Is there a hosted version? No — it’s deliberately local-first. The README’s positioning: “Your data stays here.” Compresr and Token Co. take the hosted-API approach (and Tejas explicitly contrasts Headroom against them). If you want hosted, those exist; if you want local + reversible + open-source, Headroom is the only option in the comparison table.

Verdict

Headroom is the most architecturally-honest entrant in the “LLM cost reduction” space because it does three things competitors don’t: compresses every content type (not just one), is reversible (originals stay local, LLM retrieves on demand), and runs entirely on your machine (no third-party API, no data egress).

The 60–95% numbers are real on the workloads they benchmark, but they’re not universal.

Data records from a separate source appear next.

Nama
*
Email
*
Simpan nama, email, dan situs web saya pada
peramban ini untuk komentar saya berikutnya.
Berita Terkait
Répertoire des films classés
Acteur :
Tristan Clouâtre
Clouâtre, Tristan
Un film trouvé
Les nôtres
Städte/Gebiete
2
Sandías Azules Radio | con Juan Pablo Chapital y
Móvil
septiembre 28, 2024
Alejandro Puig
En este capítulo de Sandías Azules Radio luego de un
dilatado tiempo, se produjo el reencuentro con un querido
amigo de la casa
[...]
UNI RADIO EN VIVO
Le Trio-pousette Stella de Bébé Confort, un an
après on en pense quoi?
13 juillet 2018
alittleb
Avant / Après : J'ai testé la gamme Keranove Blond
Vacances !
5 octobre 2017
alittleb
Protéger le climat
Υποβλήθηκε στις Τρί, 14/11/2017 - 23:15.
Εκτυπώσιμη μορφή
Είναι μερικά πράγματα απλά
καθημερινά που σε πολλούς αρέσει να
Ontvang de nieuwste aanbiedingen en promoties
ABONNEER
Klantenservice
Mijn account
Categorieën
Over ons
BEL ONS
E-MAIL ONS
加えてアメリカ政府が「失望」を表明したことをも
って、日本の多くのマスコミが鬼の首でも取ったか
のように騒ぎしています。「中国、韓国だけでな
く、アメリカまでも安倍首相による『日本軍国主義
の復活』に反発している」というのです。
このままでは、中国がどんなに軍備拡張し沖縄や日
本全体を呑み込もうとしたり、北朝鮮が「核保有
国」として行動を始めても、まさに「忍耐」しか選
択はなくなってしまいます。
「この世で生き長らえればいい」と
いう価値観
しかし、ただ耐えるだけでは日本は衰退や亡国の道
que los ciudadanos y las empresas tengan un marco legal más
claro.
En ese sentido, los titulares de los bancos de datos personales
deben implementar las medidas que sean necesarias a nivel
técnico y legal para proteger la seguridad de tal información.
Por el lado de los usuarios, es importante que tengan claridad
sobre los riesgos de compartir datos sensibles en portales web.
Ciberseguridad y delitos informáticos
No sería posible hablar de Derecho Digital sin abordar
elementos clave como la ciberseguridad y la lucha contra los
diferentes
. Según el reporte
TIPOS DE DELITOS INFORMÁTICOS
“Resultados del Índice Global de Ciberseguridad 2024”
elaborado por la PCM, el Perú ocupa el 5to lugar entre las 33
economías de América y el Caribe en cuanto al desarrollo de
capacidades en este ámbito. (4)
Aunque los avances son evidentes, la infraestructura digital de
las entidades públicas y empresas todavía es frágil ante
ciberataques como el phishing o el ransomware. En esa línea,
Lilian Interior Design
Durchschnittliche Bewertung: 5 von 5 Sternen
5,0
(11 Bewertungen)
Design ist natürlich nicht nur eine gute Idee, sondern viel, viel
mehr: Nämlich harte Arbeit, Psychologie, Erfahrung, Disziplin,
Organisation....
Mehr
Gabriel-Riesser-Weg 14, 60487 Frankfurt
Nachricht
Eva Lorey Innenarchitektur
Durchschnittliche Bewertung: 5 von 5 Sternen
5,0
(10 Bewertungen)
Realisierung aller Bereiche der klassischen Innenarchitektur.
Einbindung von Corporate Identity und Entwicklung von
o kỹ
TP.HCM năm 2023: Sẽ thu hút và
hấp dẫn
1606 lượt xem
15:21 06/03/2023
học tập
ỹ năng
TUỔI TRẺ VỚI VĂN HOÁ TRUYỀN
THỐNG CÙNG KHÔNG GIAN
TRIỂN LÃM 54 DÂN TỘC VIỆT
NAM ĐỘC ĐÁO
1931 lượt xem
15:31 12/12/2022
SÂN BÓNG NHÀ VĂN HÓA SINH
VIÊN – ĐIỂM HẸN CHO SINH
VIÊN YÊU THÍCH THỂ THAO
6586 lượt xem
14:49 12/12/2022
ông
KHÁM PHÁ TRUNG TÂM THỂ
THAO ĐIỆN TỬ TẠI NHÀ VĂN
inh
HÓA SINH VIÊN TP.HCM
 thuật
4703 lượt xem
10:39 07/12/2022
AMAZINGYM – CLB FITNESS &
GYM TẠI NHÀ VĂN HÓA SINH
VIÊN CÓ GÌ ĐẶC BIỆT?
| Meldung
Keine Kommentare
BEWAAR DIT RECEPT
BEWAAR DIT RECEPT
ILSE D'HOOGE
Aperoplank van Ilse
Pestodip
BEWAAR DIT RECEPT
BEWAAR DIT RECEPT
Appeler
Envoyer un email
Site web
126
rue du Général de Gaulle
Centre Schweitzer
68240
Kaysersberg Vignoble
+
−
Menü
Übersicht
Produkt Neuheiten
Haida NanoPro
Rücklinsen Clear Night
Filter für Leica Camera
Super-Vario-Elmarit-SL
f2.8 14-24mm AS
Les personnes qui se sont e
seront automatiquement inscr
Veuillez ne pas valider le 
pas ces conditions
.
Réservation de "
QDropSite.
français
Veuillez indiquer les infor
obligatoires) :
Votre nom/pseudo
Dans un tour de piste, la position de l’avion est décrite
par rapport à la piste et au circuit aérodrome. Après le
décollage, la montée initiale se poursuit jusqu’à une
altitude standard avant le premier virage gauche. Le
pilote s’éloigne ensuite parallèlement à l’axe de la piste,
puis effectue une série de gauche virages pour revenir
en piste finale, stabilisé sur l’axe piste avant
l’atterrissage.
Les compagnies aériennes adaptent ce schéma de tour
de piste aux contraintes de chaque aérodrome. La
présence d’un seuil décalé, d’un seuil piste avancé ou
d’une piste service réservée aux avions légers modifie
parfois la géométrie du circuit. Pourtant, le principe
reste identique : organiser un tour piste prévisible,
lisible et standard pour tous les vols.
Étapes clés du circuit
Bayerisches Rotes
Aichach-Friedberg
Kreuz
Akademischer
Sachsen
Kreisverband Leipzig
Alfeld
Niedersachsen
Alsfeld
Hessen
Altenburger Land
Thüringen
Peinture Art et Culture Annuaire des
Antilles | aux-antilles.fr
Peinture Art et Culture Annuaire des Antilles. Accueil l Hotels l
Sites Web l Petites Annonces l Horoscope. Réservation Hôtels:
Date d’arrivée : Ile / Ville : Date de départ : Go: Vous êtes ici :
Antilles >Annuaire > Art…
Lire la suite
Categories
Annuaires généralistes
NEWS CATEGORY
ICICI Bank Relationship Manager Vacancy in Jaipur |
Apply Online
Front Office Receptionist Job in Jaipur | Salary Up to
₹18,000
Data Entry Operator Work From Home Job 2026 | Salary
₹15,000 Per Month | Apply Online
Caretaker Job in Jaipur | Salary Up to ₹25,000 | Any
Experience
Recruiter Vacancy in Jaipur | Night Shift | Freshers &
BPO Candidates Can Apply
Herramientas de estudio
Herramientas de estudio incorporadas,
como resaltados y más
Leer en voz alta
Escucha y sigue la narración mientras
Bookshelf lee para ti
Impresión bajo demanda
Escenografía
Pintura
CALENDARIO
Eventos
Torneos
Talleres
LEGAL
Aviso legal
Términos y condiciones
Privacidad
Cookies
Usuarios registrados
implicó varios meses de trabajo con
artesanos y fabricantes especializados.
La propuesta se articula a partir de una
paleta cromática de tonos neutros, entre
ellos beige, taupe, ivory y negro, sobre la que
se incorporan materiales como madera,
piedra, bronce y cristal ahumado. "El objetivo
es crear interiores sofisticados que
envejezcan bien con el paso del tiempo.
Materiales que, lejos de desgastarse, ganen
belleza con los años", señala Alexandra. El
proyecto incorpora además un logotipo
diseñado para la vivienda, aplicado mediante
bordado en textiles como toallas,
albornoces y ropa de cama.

The honest version: for tool-heavy coding agents and RAG-heavy retrieval workloads, expect 70–90% reduction. For prompt-heavy chat workloads, expect 20–40%. For long-conversation workflows, Anthropic’s prompt caching probably saves more than Headroom on its own (use both).

If you’re running Claude Code, Codex, or Cursor with significant tool usage and your bill is over $50/month, install it tonight with headroom wrap <agent> and check headroom stats after a week. Downside: 50MB disk and 1–5ms per request. Upside on the right workload: paying for one agent instead of five.

The repo is chopratejas/headroom, Apache 2.0, with active maintenance and a healthy Discord. The author is a Netflix senior engineer who built this to solve his own $200/day problem — the best signal you can get that a tool will keep being maintained.